Nikkei
Tokyo shares closed lower on Friday after falls on Wall Street over fears of more US interest rate hikes, with investors awaiting key US jobs data due later in the day.
The benchmark Nikkei 225 index dropped 1.17 percent, or 384.60 points, to end at 32,388.42, while the broader Topix index fell 0.97 percent, or 22.18 points, to 2,254.90.
Hang Seng
Hong Kong stocks extended the week's losses Friday on worries over fresh US rate hikes, though traders were cheered by a report that China was nearing the end of a probe into Alibaba's fintech affiliate Ant Group.
The Hang Seng Index sank 0.90 percent, or 167.35 points, to 18,365.70.
The Shanghai Composite Index fell 0.28 percent, or 8.97 points, to 3,196.61, while the Shenzhen Composite Index on China's second exchange slipped 0.67 percent, or 13.63 points, to 2,030.40.
Gold
Gold prices rose off the lowest in nearly four months on Friday as the dollar fell after the United States added fewer jobs than expected in June, easing concerns the Federal Reserve will need to be even more hawkish to slow the economy to lower inflation.
Gold for August delivery closed up US$17.10 to settle at US$1,932.50 per ounce.
The United States added 209,000 new jobs in June, under consensus expectations for a 240,000-job rise, according to Marketwatch.
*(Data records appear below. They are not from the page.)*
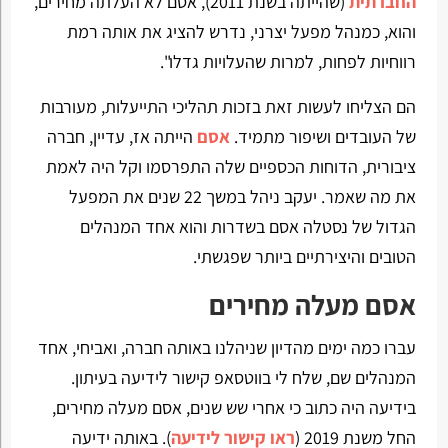
החברתית
(שהייתה בשנת 2011), אסם לא העלתה מחירים,
והוא, כמנהל מפעל יצרני, נדרש להציג את אותה רמת
רווחיות לפחות, למרות שהעלויות גדלו".
הם הצליחו לעשות זאת בזכות תהליכי התייעלות, מעורבות
של העובדים ושיפור מתמיד.
אסם
הייתה אז, עדיין, חברה
ציבורית, הדוחות הכספיים שלה התפרסמו וקל היה לאמת
את מה שאמר. יעקב ניהל במשך 22 שנים את המפעל
הגדול של נסטלה אסם בשדרות והוא אחד המנהלים
הטובים והיצירתיים ביותר שפגשתי.
אסם מעלה מחירים
עברו כמה ימים מהדיון שניהלנו באותה חברה, ואביחי, אחד
המנהלים שם, שלח לי בווטסאפ קישור לידיעה בעיתון.
בידיעה היה כתוב כי אחרי שש שנים, אסם מעלה מחירים,
החל משנת 2019 (
ראו קישור לידיעה
). באותה ידיעה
The lower than expected rise follows on ADP private-sector hiring data released on Thursday that came in more at more than double the consensus forecast, boosting treasury yields and pushing the price of gold to the lowest since mid-March.
The dollar was sharply lower following the weak jobs data, which may ease pressure on the Fed to continue slowing the economy with rate hikes. The ICE dollar index was last seen down 0.92 point to 102.25.
Treasury yields were mixed. The US two-year note was last seen paying 4.952% down 4.9 basis points, while the yield on the 10-year note was up 0.8 basis points to 4.046%.
Oil
U.S. oil futures finished higher on Friday, buoyed by a third straight weekly decline in U.S. crude inventories.
Prices posted a second successive weekly gain, but "when you consider the tightness of the market, and the announcement of further output cuts this week, it's somewhat surprising" they aren't even higher, said Michael Hewson, chief market analyst at CMC Markets UK.
West Texas Intermediate crude for August delivery rose $2.06, or 2.9%, to settle at $73.86 a barrel on the New York Mercantile Exchange. Based on the front-month contract, prices gained 4.6% for the week, according to Dow Jones Market Data.